Ce mardi 12 novembre, Félix Tshisekedi a lancé un ultimatum au présidium de l’Union Sacrée. Kamerhe, Bahati et Bemba doivent se prononcer en faveur du changement de la Constitution, sous peine de subir des conséquences. L’UDPS, avec Augustin Kabuya à sa tête, est déjà mobilisée pour exiger la démission, voire la révocation, des membres réticents. Cette situation rappelle les événements d'il y a une dizaine d'années, lorsque la famille politique au pouvoir de l'époque avait également tenté de modifier la Constitution. À cette époque, Joseph Kabila n'avait pas hésité à écarter des figures telles que Lumbi et Kamitatu, ainsi que d'autres membres de sa majorité qui s'opposaient au changement constitutionnel.
Bras de fer en vue
Dans les couloirs de la présidence, les opinions sont mitigées sur la manière de traiter le cas des alliés de l’Union Sacrée. Un des conseillers affirme que « On ne veut pas une crise brutale. La sanction au cas où Kamerhe et Bahati refusaient de se prononcer et de suivre le Chef de l’Etat sera graduelle ». Il poursuit : « On doit d'éviter un divorce immédiat ». Les conseillers de Félix Tshisekedi examinent actuellement les mesures de pression qui pourraient être mises en place. Cette épreuve de force pourrait commencer par des restrictions financières, suivies de la réduction des fonctions au sein des entreprises publiques et d'une limitation des avantages en nature, tels que les véhicules et autres privilèges liés au pouvoir. Connaissant les faiblesses de ses alliés, le Chef de l'État est convaincu qu'aucun d'entre eux ne peut se permettre de faire face à une disette financière ou d'envisager une période de vaches maigres voire une traversée du désert. Toutefois, le temps presse, car il reste moins de 30 jours pour préparer le discours à la Nation qui marquera le début officiel de cette confrontation entre le pouvoir et une opposition qui semble se renforcer dans ce contexte.

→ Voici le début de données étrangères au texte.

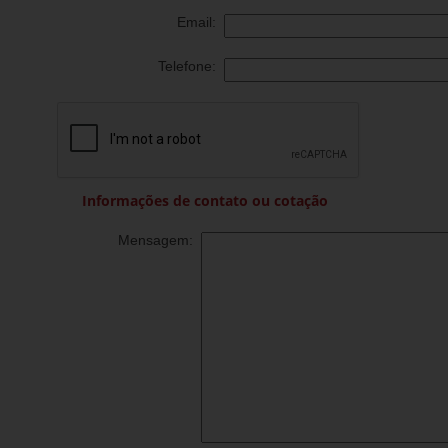
Email:
Telefone:
Informações de contato ou cotação
Mensagem:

Une révision synonyme de balkanisation
En effet, sous la bannière du « Non au changement de la Constitution », une coalition se profile entre les forces d'opposition qui siègent dans les institutions, dirigées par Moïse Katumbi, et l'opposition non institutionnelle, comprenant le FCC de Joseph Kabila, Lamuka de Martin Fayulu, ainsi que d'autres figures d'opposition de renom telles que Delly Sessanga, Claudel Lubaya, Franck Diongo, JC Vuemba et Aena Tokwaulu. Parallèlement, à 1000 kilomètres à l’est, Corneille Nangaa et la rébellion de l’AFC-M23 affûtent également leurs armes. Une nouvelle constitution pourrait être adoptée, consacrant la création de la « République du Congo Libre », avec comme capitale la nouvelle ville que les rebelles envisagent de conquérir à l’est.